Write every record out again exactly, and keep images out of it.

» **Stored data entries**
*** Block opens ***
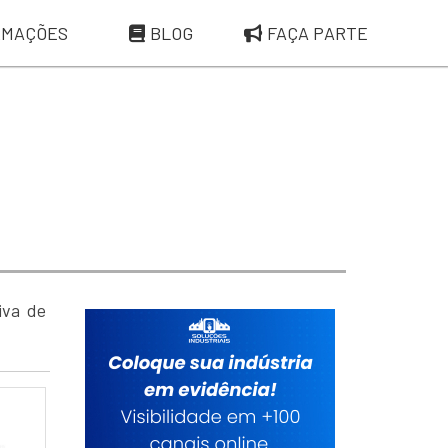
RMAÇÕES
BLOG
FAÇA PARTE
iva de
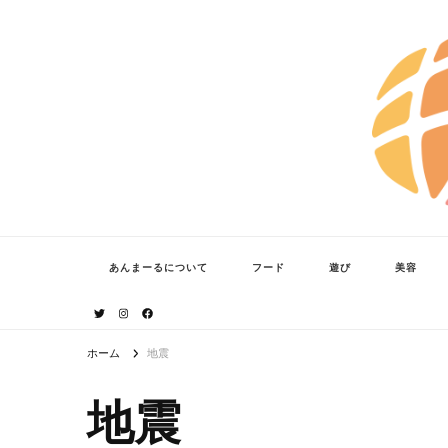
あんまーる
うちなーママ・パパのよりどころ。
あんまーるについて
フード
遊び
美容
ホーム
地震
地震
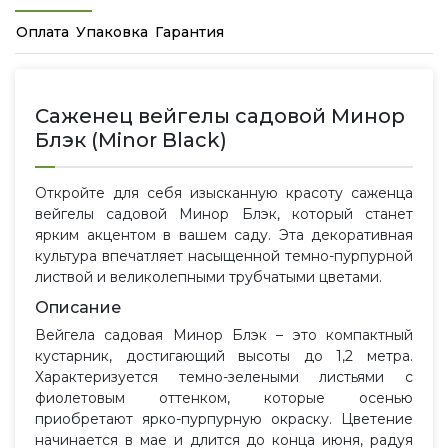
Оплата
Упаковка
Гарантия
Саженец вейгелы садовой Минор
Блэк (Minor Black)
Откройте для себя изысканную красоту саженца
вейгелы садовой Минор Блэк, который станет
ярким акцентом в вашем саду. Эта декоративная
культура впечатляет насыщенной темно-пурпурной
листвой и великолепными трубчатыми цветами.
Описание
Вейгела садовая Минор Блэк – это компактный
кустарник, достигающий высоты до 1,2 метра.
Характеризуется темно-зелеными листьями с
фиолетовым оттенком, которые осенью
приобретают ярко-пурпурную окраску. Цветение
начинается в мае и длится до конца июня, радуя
*** Block closes ***
» **Solution**
RMAÇÕES
BLOG
FAÇA PARTE
iva de
あんまーる
うちなーママ・パパのよりどころ。
あんまーるについて
フード
遊び
美容
ホーム
地震
地震
Оплата
Упаковка
Гарантия
Саженец вейгелы садовой Минор
Блэк (Minor Black)
Откройте для себя изысканную красоту саженца
вейгелы садовой Минор Блэк, который станет
ярким акцентом в вашем саду. Эта декоративная
культура впечатляет насыщенной темно-пурпурной
листвой и великолепными трубчатыми цветами.
Описание
Вейгела садовая Минор Блэк – это компактный
кустарник, достигающий высоты до 1,2 метра.
Характеризуется темно-зелеными листьями с
фиолетовым оттенком, которые осенью
приобретают ярко-пурпурную окраску. Цветение
начинается в мае и длится до конца июня, радуя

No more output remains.